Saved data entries
*** Block opens ***

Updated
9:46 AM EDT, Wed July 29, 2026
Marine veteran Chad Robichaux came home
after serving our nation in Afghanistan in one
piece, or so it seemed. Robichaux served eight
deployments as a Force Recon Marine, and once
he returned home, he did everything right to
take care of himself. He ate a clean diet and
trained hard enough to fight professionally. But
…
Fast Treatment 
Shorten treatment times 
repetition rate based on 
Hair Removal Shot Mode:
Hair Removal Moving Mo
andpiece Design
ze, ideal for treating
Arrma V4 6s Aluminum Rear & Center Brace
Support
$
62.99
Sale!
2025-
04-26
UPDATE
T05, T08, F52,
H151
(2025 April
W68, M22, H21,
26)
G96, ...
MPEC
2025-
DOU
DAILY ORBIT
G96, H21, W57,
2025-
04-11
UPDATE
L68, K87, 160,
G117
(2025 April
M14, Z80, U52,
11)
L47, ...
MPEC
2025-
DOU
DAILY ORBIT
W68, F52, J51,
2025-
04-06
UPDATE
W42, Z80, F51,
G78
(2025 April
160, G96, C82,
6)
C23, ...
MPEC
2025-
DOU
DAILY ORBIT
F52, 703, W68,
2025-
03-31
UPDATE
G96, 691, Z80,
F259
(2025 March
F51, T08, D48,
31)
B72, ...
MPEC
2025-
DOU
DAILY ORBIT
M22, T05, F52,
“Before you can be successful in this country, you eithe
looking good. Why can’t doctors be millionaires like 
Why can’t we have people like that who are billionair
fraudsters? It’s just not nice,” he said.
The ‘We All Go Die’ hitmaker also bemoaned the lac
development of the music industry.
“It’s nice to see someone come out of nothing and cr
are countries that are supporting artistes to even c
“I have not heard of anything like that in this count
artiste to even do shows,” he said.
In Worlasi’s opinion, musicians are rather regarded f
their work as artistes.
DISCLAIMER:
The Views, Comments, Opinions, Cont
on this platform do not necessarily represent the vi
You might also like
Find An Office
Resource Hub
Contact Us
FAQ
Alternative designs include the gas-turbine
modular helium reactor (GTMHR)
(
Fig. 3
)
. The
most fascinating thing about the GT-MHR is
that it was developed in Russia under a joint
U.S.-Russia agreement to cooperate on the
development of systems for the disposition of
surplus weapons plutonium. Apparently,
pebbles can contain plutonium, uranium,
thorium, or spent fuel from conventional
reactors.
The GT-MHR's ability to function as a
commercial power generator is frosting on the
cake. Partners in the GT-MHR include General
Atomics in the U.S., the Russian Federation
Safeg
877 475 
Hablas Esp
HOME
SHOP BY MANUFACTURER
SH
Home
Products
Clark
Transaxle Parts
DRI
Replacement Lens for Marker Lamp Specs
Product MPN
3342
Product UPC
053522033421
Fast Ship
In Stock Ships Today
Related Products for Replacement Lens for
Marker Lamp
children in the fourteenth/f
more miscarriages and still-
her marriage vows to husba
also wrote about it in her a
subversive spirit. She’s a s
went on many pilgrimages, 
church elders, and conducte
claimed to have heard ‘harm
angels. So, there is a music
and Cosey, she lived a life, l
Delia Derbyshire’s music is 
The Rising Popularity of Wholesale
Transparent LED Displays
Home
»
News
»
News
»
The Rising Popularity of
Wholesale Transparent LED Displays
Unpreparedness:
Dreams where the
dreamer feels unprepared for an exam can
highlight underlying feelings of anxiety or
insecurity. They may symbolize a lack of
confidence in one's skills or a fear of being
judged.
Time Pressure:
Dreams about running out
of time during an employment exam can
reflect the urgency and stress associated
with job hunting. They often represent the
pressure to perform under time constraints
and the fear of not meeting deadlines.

*** Block closes ***

▸ **Required action**
Each line above is to be reproduced exactly.

▸ **Task answer**
Updated
9:46 AM EDT, Wed July 29, 2026
Marine veteran Chad Robichaux came home
after serving our nation in Afghanistan in one
piece, or so it seemed. Robichaux served eight
deployments as a Force Recon Marine, and once
he returned home, he did everything right to
take care of himself. He ate a clean diet and
trained hard enough to fight professionally. But
…
Fast Treatment 
Shorten treatment times 
repetition rate based on 
Hair Removal Shot Mode:
Hair Removal Moving Mo
andpiece Design
ze, ideal for treating
Arrma V4 6s Aluminum Rear & Center Brace
Support
$
62.99
Sale!
2025-
04-26
UPDATE
T05, T08, F52,
H151
(2025 April
W68, M22, H21,
26)
G96, ...
MPEC
2025-
DOU
DAILY ORBIT
G96, H21, W57,
2025-
04-11
UPDATE
L68, K87, 160,
G117
(2025 April
M14, Z80, U52,
11)
L47, ...
MPEC
2025-
DOU
DAILY ORBIT
W68, F52, J51,
2025-
04-06
UPDATE
W42, Z80, F51,
G78
(2025 April
160, G96, C82,
6)
C23, ...
MPEC
2025-
DOU
DAILY ORBIT
F52, 703, W68,
2025-
03-31
UPDATE
G96, 691, Z80,
F259
(2025 March
F51, T08, D48,
31)
B72, ...
MPEC
2025-
DOU
DAILY ORBIT
M22, T05, F52,
“Before you can be successful in this country, you eithe
looking good. Why can’t doctors be millionaires like 
Why can’t we have people like that who are billionair
fraudsters? It’s just not nice,” he said.
The ‘We All Go Die’ hitmaker also bemoaned the lac
development of the music industry.
“It’s nice to see someone come out of nothing and cr
are countries that are supporting artistes to even c
“I have not heard of anything like that in this count
artiste to even do shows,” he said.
In Worlasi’s opinion, musicians are rather regarded f
their work as artistes.
DISCLAIMER:
The Views, Comments, Opinions, Cont
on this platform do not necessarily represent the vi
You might also like
Find An Office
Resource Hub
Contact Us
FAQ
Alternative designs include the gas-turbine
modular helium reactor (GTMHR)
(
Fig. 3
)
. The
most fascinating thing about the GT-MHR is
that it was developed in Russia under a joint
U.S.-Russia agreement to cooperate on the
development of systems for the disposition of
surplus weapons plutonium. Apparently,
pebbles can contain plutonium, uranium,
thorium, or spent fuel from conventional
reactors.
The GT-MHR's ability to function as a
commercial power generator is frosting on the
cake. Partners in the GT-MHR include General
Atomics in the U.S., the Russian Federation
Safeg
877 475 
Hablas Esp
HOME
SHOP BY MANUFACTURER
SH
Home
Products
Clark
Transaxle Parts
DRI
Replacement Lens for Marker Lamp Specs
Product MPN
3342
Product UPC
053522033421
Fast Ship
In Stock Ships Today
Related Products for Replacement Lens for
Marker Lamp
children in the fourteenth/f
more miscarriages and still-
her marriage vows to husba
also wrote about it in her a
subversive spirit. She’s a s
went on many pilgrimages, 
church elders, and conducte
claimed to have heard ‘harm
angels. So, there is a music
and Cosey, she lived a life, l
Delia Derbyshire’s music is 
The Rising Popularity of Wholesale
Transparent LED Displays
Home
»
News
»
News
»
The Rising Popularity of
Wholesale Transparent LED Displays
Unpreparedness:
Dreams where the
dreamer feels unprepared for an exam can
highlight underlying feelings of anxiety or
insecurity. They may symbolize a lack of
confidence in one's skills or a fear of being
judged.
Time Pressure:
Dreams about running out
of time during an employment exam can
reflect the urgency and stress associated
with job hunting. They often represent the
pressure to perform under time constraints
and the fear of not meeting deadlines.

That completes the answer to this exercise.